Now, the flickering votive candles, willing the flames to reach the heavens and demand His attention.
And those prayer beads. I’d get myself some and chant, if it meant delivering me from this horrid nightmare. It’s not death I fear. No, I’d welcome it for the answers alone. My grief is from having to leave behind what I had purposely conceived, desperately yearned.

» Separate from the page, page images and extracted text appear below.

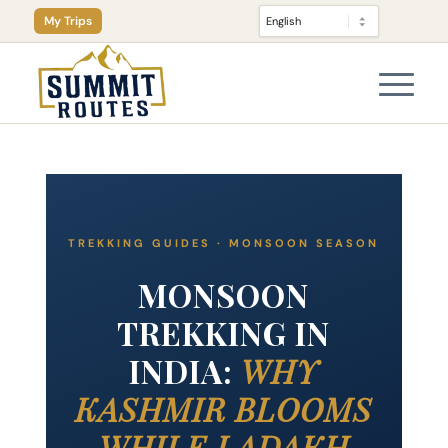
My Trips
TREKKING GUIDES · MONSOON SEASON
MONSOON
TREKKING IN
INDIA:
WHY
KASHMIR BLOOMS
WHILE LADAKH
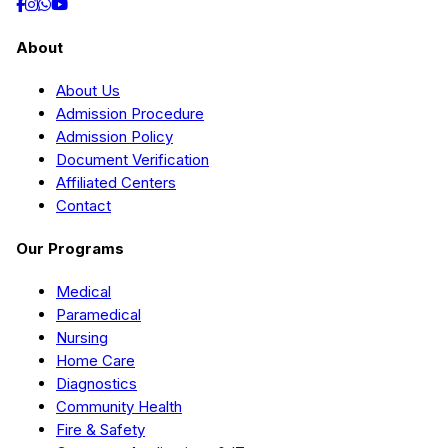
About
About Us
Admission Procedure
Admission Policy
Document Verification
Affiliated Centers
Contact
Our Programs
Medical
Paramedical
Nursing
Home Care
Diagnostics
Community Health
Fire & Safety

Just then there was a stirring inside me. I placed a hand on my swollen belly. I was ready to go on in prayer when something told me to be quiet. And believe.
I was quiet.
I waited for a miracle.
My eyes closed, I remained still, wondering how I’d know when it happens. I rested my head on the railing.
Or was I just expected to go in faith?
How much time passed, I couldn’t be sure, but at some point I lifted my head. Mary’s stony face came into focus, looking complacently down at the baby with the outstretched arms. I turned to see the sunlight stream through the stained-glass windows. The old woman was gone, as was the man with the hat.
It was time for me to go, too.
I pushed myself up from the kneeler and took the long, slow walk back to the waiting taxi with the meter ticking.
As I stated at the beginning, most writers start on that long literary road because they have a story to tell. I’m still on that road with Laura because we both have a story to tell. As a writer, one knows what is fiction and what isn’t, but when it comes to faith, it’s more difficult to discern. Maybe, though, it’s not a matter of telling a story but asking the questions, no matter if there are no answers.